• Supplied material:
+ + + +

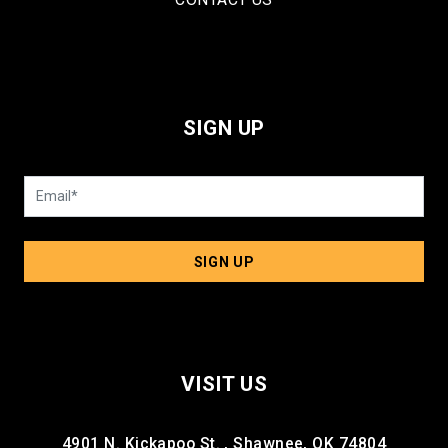
SIGN UP
SIGN UP
VISIT US
4901 N. Kickapoo St. , Shawnee, OK 74804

+ + + +

• Aim of the exercise: Set down the material word for word, and drop every picture from it.

• Your response:
SIGN UP
SIGN UP
VISIT US
4901 N. Kickapoo St. , Shawnee, OK 74804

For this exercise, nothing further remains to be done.